TO DO » Would you write out every record that follows exactly, with the pictures left out?

___ THE DATA

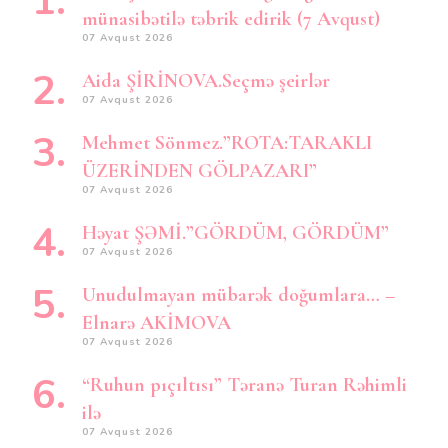
münasibətilə təbrik edirik (7 Avqust)
07 Avqust 2026
Aida ŞİRİNOVA.Seçmə şeirlər
07 Avqust 2026
Mehmet Sönmez.”ROTA:TARAKLI
ÜZERİNDEN GÖLPAZARI”
07 Avqust 2026
Həyat ŞƏMİ.”GÖRDÜM, GÖRDÜM”
07 Avqust 2026
Unudulmayan mübarək doğumlara… –
Elnarə AKİMOVA
07 Avqust 2026
“Ruhun pıçıltısı” Təranə Turan Rəhimli
ilə
07 Avqust 2026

______

TASK SOLUTION »
münasibətilə təbrik edirik (7 Avqust)
07 Avqust 2026
Aida ŞİRİNOVA.Seçmə şeirlər
07 Avqust 2026
Mehmet Sönmez.”ROTA:TARAKLI
ÜZERİNDEN GÖLPAZARI”
07 Avqust 2026
Həyat ŞƏMİ.”GÖRDÜM, GÖRDÜM”
07 Avqust 2026
Unudulmayan mübarək doğumlara… –
Elnarə AKİMOVA
07 Avqust 2026
“Ruhun pıçıltısı” Təranə Turan Rəhimli
ilə
07 Avqust 2026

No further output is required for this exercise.